The library list generation script is not perfect, so I manually add all repositories that are not Arduino libraries to a blacklist, which is excluded from the inolibbuglist scan. The plan is to eventually move parts of the repository blacklist (including the "Not a library" category) over to the inoliblist project so the blacklisted repositories never end up on the list in the first place.

The issue is that it never pretended to be an Arduino library

That's not an issue. As you say, your project is not an Arduino library. Your project is blacklisted as not being an Arduino library. All is right with the world. Carry on.

0x2b3bfa0 commented 5 years ago

I didn't understand well the project blacklisting criteria. Sorry.

In order to repair partially my mistake, I would like to suggest a way of knowing whether a project is an Arduino library or not: would not be easier to analyze a set of well-known libraries to find common directory structures and use that to classify new repositories with a thresholded confidence percentage?

per1234 commented 5 years ago

inoliblist already does that. The problem is that your repository does contain a valid Arduino library. So my verification code did its job perfectly. The code couldn't know that library was not really the project, but just a dependency of the project. I don't see any way that could be detected automatically. Consider the case of a library project where the library was stored under lib, and perhaps an example program was under src. I have seen this before Even though that is not an ideal structure for compatibility with the Arduino IDE, I would still consider it to be a valid Arduino library and want it on the list.

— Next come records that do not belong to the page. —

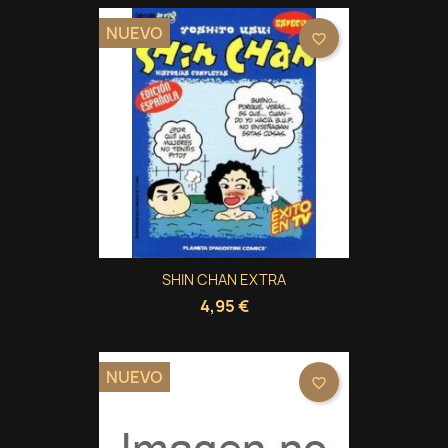
NUEVO
favorite_border
SHIN CHAN EXTRA
4,95 €
NUEVO
favorite_border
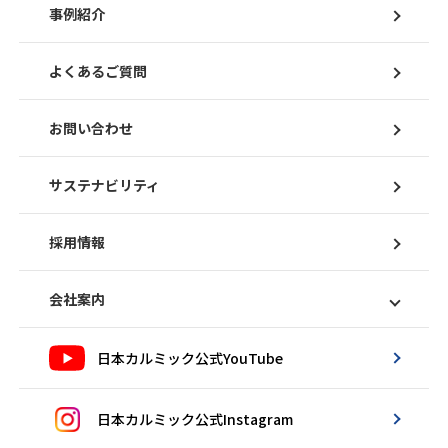
事例紹介
よくあるご質問
お問い合わせ
サステナビリティ
採用情報
会社案内
日本カルミック公式YouTube
日本カルミック公式Instagram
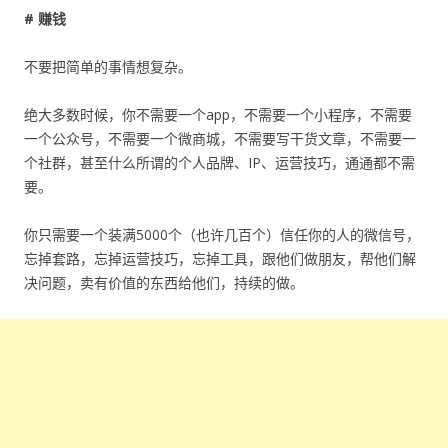
# 赚钱
不要把简单的事情想复杂。
绝大多数时候，你不需要一个app，不需要一个小程序，不需要
一个公众号，不需要一个微商城，不需要写干货文章，不需要一
个社群，甚至什么所谓的个人品牌、IP、运营技巧，通通都不需
要。
你只需要一个装满5000个（也许几百个）信任你的人的微信号，
忘掉套路，忘掉运营技巧，忘掉工具，跟他们做朋友，帮他们解
决问题，卖有价值的东西给他们，持续的做。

So the only way I can see to deal with a false positive from the inoliblist script like the one that put your repository on the list is to manually add them to the blacklist as I discover them. The fact is that an automatically generated library list will never be perfect. I have made some earnest efforts to verify the libraries, but it still can't compete with a human brain for identifying which should be on the list and which should not. My intention was never for the list to be perfect. My goal is for the script to find as many of the Arduino libraries on GitHub as possible, even if that means that a small number of non-libraries end up on the list as well.

I actually plan to increase the search depth of the library verification code. I think it currently only goes down one or two folder levels and so it misses libraries that are more deeply nested for whatever reason. My idea is that it should search even deeper than that for a legitimate library when the parent folders are empty (or contain only files on the whitelist to be ignored, like README.md or readme.txt).

I certainly am open to any ideas on how the library verification system can be improved. My goal with the inoliblist and inolibbuglist projects was to automate everything as much as possible, so the manual blacklisting system is not at all ideal.